その後、加水から113分、123分、134分の3つの測定値と可使範囲の上限値(0.9kPa)に基づいて積層可能時間を算出すると、「加水から144分まで積層できると」いう結果が得られた。つまり、S33における高性能減水剤の添加によって、水硬性組成物の可使時間が20分延長(124分→144分)され、その結果、積層に必要な時間である「加水から134分」以上となった。
【0030】
[結果の検討]
図6に示すとおり、本発明によると、水硬性組成物のベーンせん断抵抗値が可使範囲に入った後に積層を開始したことから、水硬性組成物のベーンせん断抵抗値が最低値を記録する前(流動性が最も高くなる前)から積層することができた。加えて、本発明によると、水硬性組成物のベーンせん断抵抗値が基準材料よりも大きな値となるように調整していることから、水硬性組成物の流動性がピークの状態でもベーンせん断抵抗値が可使範囲に含まれていた。よって、本発明によると、垂れなどの発生に伴う積層体の品質の低下を招くことなく水硬性組成物の積層可能な時間を長期化でき、水硬性組成物の可使時間が事前に想定した使用時間以上となる可能性を向上できることがわかった。
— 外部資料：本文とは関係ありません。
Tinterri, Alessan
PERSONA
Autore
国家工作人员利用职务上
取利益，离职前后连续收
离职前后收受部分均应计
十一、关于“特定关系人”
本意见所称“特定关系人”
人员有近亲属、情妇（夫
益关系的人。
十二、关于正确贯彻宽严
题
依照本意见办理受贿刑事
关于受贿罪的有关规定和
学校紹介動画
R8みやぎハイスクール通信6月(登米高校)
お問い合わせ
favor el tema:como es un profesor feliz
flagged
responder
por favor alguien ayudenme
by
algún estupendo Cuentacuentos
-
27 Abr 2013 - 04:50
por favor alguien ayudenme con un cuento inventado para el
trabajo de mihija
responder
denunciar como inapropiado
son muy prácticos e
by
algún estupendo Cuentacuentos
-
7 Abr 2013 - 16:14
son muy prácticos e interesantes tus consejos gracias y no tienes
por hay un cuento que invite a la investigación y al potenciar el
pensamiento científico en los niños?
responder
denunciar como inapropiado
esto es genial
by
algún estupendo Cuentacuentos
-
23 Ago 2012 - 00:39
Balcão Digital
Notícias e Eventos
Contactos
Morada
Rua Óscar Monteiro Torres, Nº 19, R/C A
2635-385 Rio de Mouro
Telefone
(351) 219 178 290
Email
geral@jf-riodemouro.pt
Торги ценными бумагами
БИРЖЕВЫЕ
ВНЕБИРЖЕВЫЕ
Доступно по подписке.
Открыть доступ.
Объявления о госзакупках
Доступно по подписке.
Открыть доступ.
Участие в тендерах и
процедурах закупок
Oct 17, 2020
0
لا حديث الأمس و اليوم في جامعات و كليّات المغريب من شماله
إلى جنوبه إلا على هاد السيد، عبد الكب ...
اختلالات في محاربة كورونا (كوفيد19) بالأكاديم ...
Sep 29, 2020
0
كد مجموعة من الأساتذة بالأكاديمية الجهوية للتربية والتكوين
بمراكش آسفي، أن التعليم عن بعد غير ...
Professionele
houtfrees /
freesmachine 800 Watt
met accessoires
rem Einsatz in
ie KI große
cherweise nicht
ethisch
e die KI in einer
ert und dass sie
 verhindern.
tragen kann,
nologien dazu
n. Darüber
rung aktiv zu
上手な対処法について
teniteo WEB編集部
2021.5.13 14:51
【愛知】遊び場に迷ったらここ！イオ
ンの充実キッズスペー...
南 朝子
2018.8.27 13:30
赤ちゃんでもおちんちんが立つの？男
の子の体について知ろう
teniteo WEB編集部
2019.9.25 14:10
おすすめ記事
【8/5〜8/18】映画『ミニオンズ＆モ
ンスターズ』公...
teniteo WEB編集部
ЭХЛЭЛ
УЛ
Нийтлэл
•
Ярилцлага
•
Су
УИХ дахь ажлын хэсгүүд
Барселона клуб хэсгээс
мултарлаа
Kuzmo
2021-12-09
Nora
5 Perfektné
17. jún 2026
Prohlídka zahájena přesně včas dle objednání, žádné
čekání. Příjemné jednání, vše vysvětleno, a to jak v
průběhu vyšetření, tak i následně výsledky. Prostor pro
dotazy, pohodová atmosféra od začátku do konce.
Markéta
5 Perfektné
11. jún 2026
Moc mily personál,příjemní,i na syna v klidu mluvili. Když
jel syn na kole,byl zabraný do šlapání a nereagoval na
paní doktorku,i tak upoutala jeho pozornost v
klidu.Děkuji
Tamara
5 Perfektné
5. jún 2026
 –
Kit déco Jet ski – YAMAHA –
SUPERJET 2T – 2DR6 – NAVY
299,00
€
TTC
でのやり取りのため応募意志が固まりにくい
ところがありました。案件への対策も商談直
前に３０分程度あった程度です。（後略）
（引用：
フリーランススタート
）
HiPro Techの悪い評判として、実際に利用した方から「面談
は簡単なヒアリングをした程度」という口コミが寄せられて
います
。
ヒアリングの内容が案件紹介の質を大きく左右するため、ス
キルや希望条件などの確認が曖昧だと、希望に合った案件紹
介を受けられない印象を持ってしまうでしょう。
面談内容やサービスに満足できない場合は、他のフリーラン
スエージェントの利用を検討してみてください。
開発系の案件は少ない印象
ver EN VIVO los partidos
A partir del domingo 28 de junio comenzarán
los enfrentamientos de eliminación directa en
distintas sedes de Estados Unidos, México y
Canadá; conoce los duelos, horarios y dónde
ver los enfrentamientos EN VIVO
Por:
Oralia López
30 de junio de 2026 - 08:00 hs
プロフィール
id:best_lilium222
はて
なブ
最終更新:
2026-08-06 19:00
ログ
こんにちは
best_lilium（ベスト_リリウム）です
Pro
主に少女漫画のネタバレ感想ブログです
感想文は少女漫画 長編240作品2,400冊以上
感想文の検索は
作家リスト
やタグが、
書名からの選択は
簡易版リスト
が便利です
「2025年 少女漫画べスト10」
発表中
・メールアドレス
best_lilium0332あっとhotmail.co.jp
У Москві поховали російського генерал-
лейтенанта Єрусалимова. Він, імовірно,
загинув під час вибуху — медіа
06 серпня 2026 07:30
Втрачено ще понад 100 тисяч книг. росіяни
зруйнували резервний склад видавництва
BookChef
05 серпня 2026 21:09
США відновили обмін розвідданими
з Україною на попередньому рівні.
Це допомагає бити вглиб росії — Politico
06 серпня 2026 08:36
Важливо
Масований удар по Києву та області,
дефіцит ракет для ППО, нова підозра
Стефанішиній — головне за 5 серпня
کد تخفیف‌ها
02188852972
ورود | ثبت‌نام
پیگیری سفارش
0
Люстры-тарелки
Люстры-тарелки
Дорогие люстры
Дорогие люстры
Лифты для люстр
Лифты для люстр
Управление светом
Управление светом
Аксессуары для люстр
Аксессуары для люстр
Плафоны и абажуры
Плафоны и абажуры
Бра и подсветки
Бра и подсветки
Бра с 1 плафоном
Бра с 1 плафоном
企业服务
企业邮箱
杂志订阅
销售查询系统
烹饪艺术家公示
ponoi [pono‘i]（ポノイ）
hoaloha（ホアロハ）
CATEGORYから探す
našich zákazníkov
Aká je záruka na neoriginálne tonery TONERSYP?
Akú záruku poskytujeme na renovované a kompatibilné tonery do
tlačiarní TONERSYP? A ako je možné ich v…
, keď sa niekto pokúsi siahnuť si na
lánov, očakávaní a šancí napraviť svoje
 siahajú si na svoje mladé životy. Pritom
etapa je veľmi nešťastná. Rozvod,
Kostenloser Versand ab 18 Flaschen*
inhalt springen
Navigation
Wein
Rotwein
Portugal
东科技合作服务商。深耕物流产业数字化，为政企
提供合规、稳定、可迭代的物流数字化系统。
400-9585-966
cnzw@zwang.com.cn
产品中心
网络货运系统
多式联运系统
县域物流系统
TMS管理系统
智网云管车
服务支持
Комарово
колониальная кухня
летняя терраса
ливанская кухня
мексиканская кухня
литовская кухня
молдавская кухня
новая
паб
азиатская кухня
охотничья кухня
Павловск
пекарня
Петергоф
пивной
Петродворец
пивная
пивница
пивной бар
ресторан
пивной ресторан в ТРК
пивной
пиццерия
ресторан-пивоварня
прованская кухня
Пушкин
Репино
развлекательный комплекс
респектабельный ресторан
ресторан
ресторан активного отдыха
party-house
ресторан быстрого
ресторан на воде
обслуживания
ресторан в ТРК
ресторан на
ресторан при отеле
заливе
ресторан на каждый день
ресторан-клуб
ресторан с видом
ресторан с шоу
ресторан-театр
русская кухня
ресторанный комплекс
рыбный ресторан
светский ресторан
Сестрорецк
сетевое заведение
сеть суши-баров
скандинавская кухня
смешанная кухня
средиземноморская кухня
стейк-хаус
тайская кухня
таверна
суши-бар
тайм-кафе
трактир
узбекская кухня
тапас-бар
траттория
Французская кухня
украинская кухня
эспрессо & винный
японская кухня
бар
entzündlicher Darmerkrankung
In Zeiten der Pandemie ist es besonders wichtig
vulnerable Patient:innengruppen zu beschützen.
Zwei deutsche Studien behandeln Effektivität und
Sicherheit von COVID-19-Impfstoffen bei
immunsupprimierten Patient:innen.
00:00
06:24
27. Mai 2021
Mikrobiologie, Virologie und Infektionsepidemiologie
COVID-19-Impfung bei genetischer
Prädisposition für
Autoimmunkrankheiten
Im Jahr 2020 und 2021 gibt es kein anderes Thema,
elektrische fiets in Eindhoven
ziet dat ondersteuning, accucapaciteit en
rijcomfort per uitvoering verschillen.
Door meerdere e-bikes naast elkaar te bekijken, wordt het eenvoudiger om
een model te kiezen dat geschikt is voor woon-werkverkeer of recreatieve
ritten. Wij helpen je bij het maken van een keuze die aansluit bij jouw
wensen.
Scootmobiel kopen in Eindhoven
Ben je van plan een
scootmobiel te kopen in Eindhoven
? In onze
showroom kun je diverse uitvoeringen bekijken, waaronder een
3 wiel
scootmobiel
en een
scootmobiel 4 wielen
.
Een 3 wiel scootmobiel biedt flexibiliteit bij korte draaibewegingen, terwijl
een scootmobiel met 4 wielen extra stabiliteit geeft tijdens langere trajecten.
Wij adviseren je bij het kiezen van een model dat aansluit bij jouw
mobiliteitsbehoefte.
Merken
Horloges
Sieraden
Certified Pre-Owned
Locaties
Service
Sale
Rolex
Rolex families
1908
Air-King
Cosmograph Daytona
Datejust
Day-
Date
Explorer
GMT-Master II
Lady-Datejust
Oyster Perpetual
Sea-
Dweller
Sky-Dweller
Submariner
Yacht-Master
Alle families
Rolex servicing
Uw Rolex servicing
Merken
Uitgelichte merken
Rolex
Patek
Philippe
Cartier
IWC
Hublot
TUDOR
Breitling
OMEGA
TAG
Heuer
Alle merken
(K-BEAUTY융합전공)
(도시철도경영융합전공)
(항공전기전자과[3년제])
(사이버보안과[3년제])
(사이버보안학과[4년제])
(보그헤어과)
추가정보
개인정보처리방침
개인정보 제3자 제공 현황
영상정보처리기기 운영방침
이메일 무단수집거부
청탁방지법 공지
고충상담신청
図7に示すとおり、本発明によると、推定した積層可能時間Teが積層に必要な残り時間Trよりも短かったために高性能減水剤を水硬性組成物に添加したことから、水硬性組成物の積層可能な時間を更に長期化でき、より確実に水硬性組成物の可使時間を事前に想定した使用時間以上にできることがわかった。